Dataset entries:
※ ※ ※
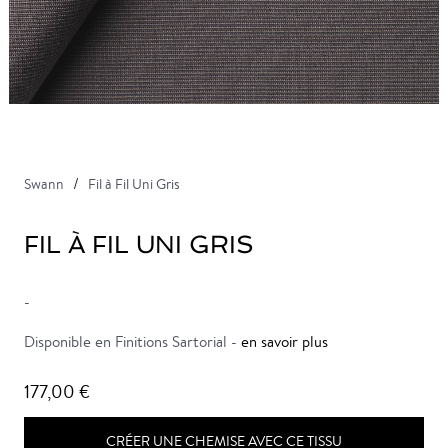
Swann
Fil à Fil Uni Gris
FIL À FIL UNI GRIS
-
Disponible en Finitions Sartorial -
en savoir plus
177,00 €
CRÉER UNE CHEMISE AVEC CE TISSU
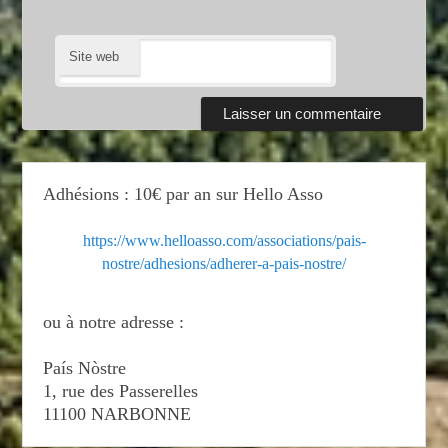
Site web
Adhésions : 10€ par an sur Hello Asso
https://www.helloasso.com/associations/pais-
nostre/adhesions/adherer-a-pais-nostre/
ou à notre adresse :
País Nòstre
1, rue des Passerelles
11100 NARBONNE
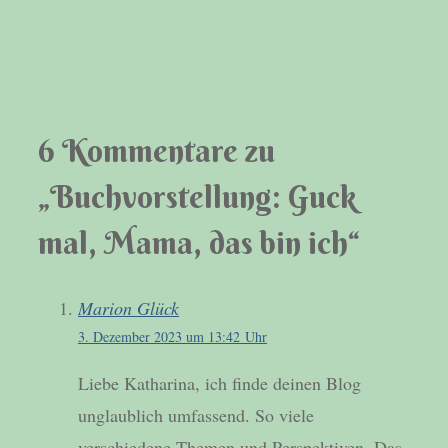
6 Kommentare zu
„Buchvorstellung: Guck
mal, Mama, das bin ich“
Marion Glück
3. Dezember 2023 um 13:42 Uhr
Liebe Katharina, ich finde deinen Blog
unglaublich umfassend. So viele
verschiedene Themen und Perspektiven. Das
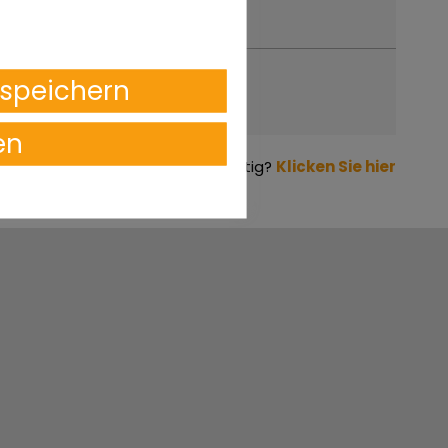
speichern
en
Verkaufsofferte scheint verdächtig?
Klicken Sie hier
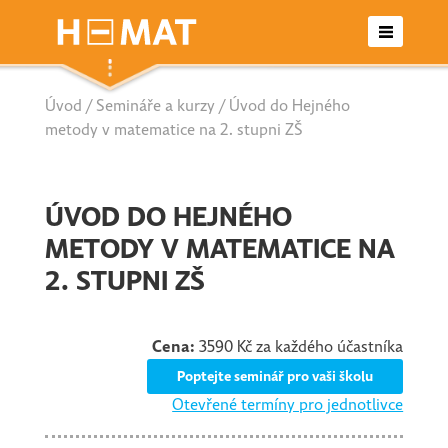
Úvod
/
Semináře a kurzy
/ Úvod do Hejného
Otevřené semináře
metody v matematice na 2. stupni ZŠ
Letní školy
ÚVOD DO HEJNÉHO
Seriály
METODY V MATEMATICE NA
2. STUPNI ZŠ
Nabídka pro školy/agentury
Cena:
3590 Kč za každého účastníka
Kontakt
Poptejte seminář pro vaši školu
Otevřené termíny pro jednotlivce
※ ※ ※
§ **WORK INSTRUCTION**: Go line by line through the data above and report each one that holds the string "školy".

§ **SOLUTION TO THIS TASK**:
Letní školy
Nabídka pro školy/agentury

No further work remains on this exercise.